**WHAT THE EXERCISE ASKS**
Without any pictures, reproduce exactly the lines running from the line containing "decline them, or" through the end of the entries.

**EXERCISE INPUT**
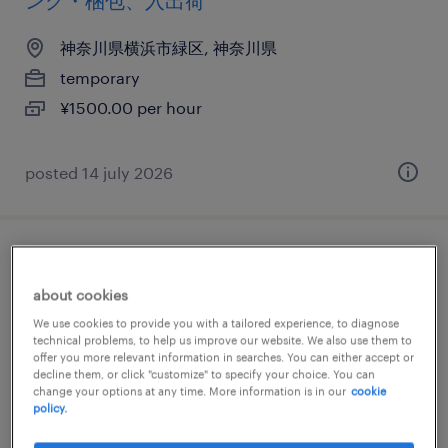
ング・梱包、入出荷
神奈川県横浜市緑区, 神奈川県
temporary
¥1500.00 per hour
posted 14 july 2026
その他メーカーの検品、検査、仕分け・ピ
ッキング・梱包、その他（倉庫・軽作業）
about cookies
We use cookies to provide you with a tailored experience, to diagnose
神奈川県横浜市緑区, 神奈川県
technical problems, to help us improve our website. We also use them to
offer you more relevant information in searches. You can either accept or
temporary
decline them, or click "customize" to specify your choice. You can
change your options at any time. More information is in our
cookie
¥1400.00 per hour
policy.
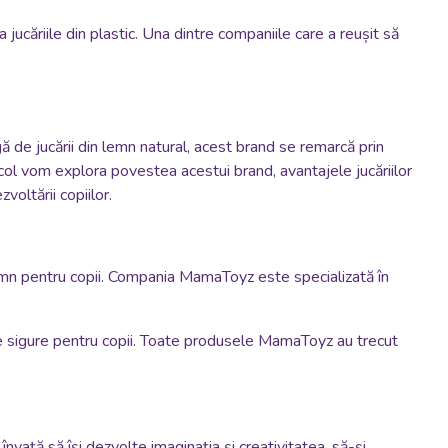
la jucăriile din plastic. Una dintre companiile care a reușit să
gă de jucării din lemn natural, acest brand se remarcă prin
rticol vom explora povestea acestui brand, avantajele jucăriilor
oltării copiilor.
lemn pentru copii. Compania MamaToyz este specializată în
 fie sigure pentru copii. Toate produsele MamaToyz au trecut
 învață să își dezvolte imaginația și creativitatea, să-și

**SOLUTION FOR THIS EXERCISE**
decline them, or click "customize" to specify your choice. You can
change your options at any time. More information is in our
cookie
¥1400.00 per hour
policy.
la jucăriile din plastic. Una dintre companiile care a reușit să
gă de jucării din lemn natural, acest brand se remarcă prin
rticol vom explora povestea acestui brand, avantajele jucăriilor
oltării copiilor.
lemn pentru copii. Compania MamaToyz este specializată în
 fie sigure pentru copii. Toate produsele MamaToyz au trecut
 învață să își dezvolte imaginația și creativitatea, să-și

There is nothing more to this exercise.